Agriphila straminella Denis Schiffermiiller

This widely distributed and generally common grass moth sometimes causes damage to grass and cereal ciops, including both spring- and autumn-sown barley and wheat. The larvae bite into the base of the stems and, in spring, often cause death of the central shoots. Damage is also caused to leaves. Holes formed in plant stems, unlike those caused by leatherjackets (p. 163) and wireworms (p. 132), are smooth-sided and not ragged. Attacks occur most frequently on cereal crops following leys or permanent grass.

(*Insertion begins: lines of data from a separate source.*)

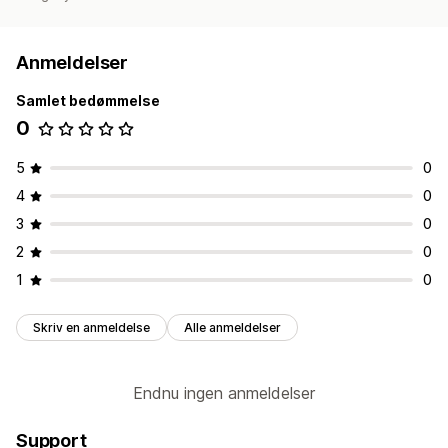
Anmeldelser
Samlet bedømmelse
0
5
0
4
0
3
0
2
0
1
0
Skriv en anmeldelse
Alle anmeldelser
Endnu ingen anmeldelser
Support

Moths appear from June to August and are often abundant in grassy situations. In common with other related species, they fly mainly at dusk and at night, but they are readily disturbed during the daytime when they fly short distances before resettling, head downwards, on grass stems or other plant material. Eggs are laid during the summer and hatch in the autumn. The larvae feed from September onwards, each inhabiting a flimsy, silk-lined tunnel formed amongst the basal parts of host plants, and in which green particles of frass accumulate. They hibernate in these tunnels during the winter and recommence feeding in the spring. Larvae sometimes occur within the stems of host plants, typically head downwards. Pupation occurs within oval, frass-covered, silken cocoons formed just below the soil surface.


Adult 18-20 mm wingspan; labial palps prominent; forewings mainly white to brownish-white; hindwings grey. Larva up to 13 mm long; body pale purplish-brown; pinacula brown; head and prothoracic plate brown with darker markings.